For the web slaves, we have two machines running FreeBSD 8.2 that act as reverse proxies (utilizing nginx) to the backend application servers (Passenger). As most of our applications use SSL there are quite a lot of public IP addresses configured on both BSD machines. Failover for the web servers¹ (on IP level) is handled by the amazing CARP protocol.

CARP can be configured to run in MASTER/BACKUP mode which means the MASTER gets all the traffic and BACKUP only comes into play when the master fails. CARP can also run in load balancing mode where traffic is distributed among the participating machines. To decide whether the servers are up, the master machine sends out advertisement packets so the backup slaves know it is alive. If the backups do not see the advertisement packets for some time, one of the backup slaves becomes the new master. See FreeBSD handbook and OpenBSD FAQ for more details.

The web servers have both an interface within our public VLAN (that is Internet) as well as the private one, which is used for connections to the application servers. Failover (or load balancing) for the backend application servers is carried out by nginx' proxy module.

This failover on IP level is so important for us because we have dozens of domains pointing to unique IPs (as mentioned, because of SSL) at our infrastructure and we do not even have control over some of the DNS servers. In case of hardware problems with the web servers, we have the secondary waiting to take over automatically with nearly no downtime. The very same for the application servers: If one of them dies, the secondary automatically takes over.

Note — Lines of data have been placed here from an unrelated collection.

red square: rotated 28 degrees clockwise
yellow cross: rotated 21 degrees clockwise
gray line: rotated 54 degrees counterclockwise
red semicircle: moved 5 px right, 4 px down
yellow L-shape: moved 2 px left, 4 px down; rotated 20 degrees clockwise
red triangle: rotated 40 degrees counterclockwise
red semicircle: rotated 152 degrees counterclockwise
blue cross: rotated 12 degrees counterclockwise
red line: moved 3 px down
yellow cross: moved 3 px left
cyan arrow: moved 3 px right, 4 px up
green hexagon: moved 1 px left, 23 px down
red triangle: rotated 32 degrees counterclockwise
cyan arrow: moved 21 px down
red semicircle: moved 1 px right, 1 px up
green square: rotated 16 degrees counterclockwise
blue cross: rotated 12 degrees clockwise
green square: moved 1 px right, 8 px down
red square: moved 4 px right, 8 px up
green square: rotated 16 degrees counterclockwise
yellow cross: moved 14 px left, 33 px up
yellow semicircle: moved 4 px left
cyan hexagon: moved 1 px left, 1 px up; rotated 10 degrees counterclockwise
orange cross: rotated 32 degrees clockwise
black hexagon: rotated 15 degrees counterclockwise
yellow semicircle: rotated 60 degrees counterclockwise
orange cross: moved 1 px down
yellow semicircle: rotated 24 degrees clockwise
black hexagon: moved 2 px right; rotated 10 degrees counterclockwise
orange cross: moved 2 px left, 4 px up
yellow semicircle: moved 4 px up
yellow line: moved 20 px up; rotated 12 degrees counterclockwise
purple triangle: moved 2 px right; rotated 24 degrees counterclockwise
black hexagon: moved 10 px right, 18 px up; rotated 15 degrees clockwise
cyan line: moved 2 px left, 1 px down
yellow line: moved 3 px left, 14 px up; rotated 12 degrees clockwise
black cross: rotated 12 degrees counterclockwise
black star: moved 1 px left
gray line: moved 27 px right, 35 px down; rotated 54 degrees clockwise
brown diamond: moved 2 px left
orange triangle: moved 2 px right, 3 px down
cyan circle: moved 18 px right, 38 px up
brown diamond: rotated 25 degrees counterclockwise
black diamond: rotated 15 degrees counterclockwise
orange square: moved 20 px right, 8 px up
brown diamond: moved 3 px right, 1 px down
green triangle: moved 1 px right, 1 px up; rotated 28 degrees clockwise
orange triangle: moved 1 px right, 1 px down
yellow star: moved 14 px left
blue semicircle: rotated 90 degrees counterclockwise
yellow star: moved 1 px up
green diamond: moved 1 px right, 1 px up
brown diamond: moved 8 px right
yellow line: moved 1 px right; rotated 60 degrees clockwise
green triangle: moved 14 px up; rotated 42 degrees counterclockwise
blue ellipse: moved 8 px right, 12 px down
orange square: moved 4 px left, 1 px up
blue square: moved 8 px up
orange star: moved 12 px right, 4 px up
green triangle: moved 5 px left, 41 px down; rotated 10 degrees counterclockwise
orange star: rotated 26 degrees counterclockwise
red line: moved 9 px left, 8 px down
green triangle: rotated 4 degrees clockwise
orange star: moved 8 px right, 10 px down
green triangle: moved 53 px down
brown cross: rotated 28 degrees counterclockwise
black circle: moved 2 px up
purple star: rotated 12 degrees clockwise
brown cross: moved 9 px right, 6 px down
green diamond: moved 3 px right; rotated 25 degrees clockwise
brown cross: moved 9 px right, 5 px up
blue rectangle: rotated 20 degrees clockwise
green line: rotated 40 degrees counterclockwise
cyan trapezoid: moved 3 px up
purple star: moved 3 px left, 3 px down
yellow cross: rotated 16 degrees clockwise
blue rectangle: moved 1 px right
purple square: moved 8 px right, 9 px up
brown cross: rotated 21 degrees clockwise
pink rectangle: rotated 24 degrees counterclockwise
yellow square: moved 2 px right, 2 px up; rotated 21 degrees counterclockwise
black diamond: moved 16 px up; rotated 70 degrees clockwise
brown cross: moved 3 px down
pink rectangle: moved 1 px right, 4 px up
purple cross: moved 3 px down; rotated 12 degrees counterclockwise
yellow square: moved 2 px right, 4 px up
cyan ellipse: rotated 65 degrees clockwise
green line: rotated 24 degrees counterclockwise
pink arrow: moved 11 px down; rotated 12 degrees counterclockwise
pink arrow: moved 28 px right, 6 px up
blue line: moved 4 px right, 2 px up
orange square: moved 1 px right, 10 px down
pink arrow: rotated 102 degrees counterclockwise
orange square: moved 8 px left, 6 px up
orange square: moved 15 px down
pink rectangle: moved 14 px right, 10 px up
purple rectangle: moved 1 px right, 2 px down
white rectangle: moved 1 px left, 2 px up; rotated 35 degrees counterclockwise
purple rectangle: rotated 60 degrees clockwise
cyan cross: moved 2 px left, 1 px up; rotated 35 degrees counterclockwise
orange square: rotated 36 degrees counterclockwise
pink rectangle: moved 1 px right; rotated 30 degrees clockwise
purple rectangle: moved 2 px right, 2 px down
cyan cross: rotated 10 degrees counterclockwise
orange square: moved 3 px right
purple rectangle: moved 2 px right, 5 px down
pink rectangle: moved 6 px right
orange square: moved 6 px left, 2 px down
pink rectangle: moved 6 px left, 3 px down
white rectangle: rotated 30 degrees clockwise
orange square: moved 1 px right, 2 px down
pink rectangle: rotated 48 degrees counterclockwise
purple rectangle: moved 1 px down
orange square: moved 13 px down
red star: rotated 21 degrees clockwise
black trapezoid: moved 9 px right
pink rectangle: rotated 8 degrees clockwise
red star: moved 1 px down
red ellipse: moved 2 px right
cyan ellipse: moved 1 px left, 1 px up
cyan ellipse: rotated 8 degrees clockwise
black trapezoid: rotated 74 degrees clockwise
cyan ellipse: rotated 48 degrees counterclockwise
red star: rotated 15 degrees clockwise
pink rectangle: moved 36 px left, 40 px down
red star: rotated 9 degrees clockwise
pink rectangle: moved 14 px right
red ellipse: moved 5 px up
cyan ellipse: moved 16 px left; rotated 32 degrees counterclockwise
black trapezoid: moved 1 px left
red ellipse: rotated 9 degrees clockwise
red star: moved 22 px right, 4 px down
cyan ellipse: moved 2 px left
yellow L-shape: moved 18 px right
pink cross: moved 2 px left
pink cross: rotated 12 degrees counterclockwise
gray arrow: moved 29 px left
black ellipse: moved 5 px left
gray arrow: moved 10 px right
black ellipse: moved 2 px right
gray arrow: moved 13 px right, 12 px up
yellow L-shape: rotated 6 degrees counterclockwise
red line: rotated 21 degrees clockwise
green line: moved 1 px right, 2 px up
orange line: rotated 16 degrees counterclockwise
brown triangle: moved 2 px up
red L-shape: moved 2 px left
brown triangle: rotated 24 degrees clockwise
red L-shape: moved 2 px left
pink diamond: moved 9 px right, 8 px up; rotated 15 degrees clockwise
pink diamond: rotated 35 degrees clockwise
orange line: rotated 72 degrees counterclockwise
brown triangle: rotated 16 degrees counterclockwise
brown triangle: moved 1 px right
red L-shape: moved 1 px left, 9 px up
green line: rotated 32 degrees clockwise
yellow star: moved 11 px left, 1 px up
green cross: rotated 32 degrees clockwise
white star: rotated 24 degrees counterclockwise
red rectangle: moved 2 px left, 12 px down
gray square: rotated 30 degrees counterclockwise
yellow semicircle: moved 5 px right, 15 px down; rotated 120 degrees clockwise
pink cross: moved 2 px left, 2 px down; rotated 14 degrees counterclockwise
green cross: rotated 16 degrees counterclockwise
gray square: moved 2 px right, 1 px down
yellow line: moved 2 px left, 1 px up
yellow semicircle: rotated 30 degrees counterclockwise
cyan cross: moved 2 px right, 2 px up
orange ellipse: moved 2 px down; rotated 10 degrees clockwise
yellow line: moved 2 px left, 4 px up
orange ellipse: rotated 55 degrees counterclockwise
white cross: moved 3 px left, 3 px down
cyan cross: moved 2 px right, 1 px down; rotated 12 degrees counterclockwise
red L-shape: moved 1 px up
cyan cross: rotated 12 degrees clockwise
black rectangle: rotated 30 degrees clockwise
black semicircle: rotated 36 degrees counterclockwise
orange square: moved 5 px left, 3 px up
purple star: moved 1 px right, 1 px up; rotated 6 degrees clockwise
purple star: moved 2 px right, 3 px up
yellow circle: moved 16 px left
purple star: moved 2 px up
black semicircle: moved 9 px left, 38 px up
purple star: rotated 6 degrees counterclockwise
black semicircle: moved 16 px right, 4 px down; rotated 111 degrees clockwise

A nice side effect of this setup is that we can easily make use of nginx' caching possibilities and SSL traffic is loaded off to separate machines. We're currently planning to add a layer to our infrastructure where customers can have dedicated rails instances in the backend and profit from the failover web slaves, too.

We rolled out this new infrastructure a few weeks ago using Puppet for automated configuration of all involved parts. We are optimistic to give a detailled report about our (positive) experience at some point in the future.

¹ In case you wonder about the hostnames: We name our machines after professors of the computer science department at the University of Augsburg where most of us studied (or are still enjoy studying in case of our student trainee and those writing their thesis at makandra :)).